Он изогнулся, подобрался, как волк для прыжка, и двинулся на управляющего. Завязалась короткая, но жестокая борьба.
Управляющий стал звать на помощь, но, схваченный за горло, замолчал. Оба упали на землю и катались по ней, сцепившись, как две собаки, готовые загрызть друг друга насмерть.
Хриплые крики, проклятья, удары, пинки ногами… Быстро, как молния, они клубком метались по гравию аллеи.
Ясек чувствовал, что слабеет, что ему не одолеть противника. Но отчаяние и бешенство придали ему силы, и он, подмяв управляющего под себя, изо всей мочи ударил его коленями в живот. У того хлынула изо рта кровь, и он упал без чувств.
Прибежали люди, но Ясека уже и след простыл: он быстрее оленя мчался в лес.
XII
Ночь была теплая, тихая, настоящая весенняя ночь.
Звезды тускло мерцали в пропастях неба, с укутанной туманом земли неслось пение птиц, порой на лугах раздавался хор лягушек. А деревня спала тихо, не слышно было ее дыхания.
Один Ясек не спал. Как только наступила полная темнота, он выскользнул из своего убежища, где сидел со вчерашнего утра, с тех пор, как спасся бегством из парка.
Нигде не видно было ни огонька, не слышно ни звука. До рассвета было еще далеко.

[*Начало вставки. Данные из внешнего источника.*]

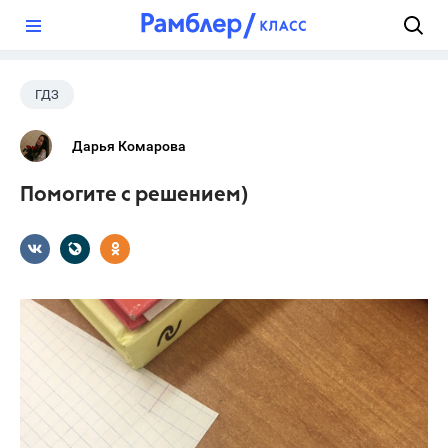
?
ГДЗ
Дарья Комарова
Помогите с решением)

«Уже через несколько часов в путь, в дальние края», — думал Ясек. Как загипнотизированный, он вышел на дорогу к монастырю и зашагал в деревню.
Он сам не знал, зачем идет туда, он забыл об опасности, забыл обо всем и медленно шел посреди дороги.
Деревня спала глубоко и спокойно, из открытых окон слышен был храп, а кое-где в садах, под завалинками белели фигуры тех, кто ночевал на открытом воздухе.
Ясек приглядывался к каждой хате, каждому двору с странной настойчивостью человека, который ни на чем не может сосредоточиться. Он часто останавливался, прислонялся к каменным заборам, потом шел дальше, но все медленнее, словно с трудом.
Порой сонно тявкала на него собака или где-то на конюшне ржала лошадь, гоготали во дворах гуси — и опять наступала такая тишина, что Ясеку становилось жутко, и он осматривался по сторонам.
Он сейчас ни о чем не мог думать, — замирало сердце, и странная слабость охватывала его. Миновав последнюю избу, он сел на дороге под ветхим крестом без перекладин и рассеянно смотрел на покрытые туманом поля.
Ему было так худо, что минутами казалось — это смерть подходит.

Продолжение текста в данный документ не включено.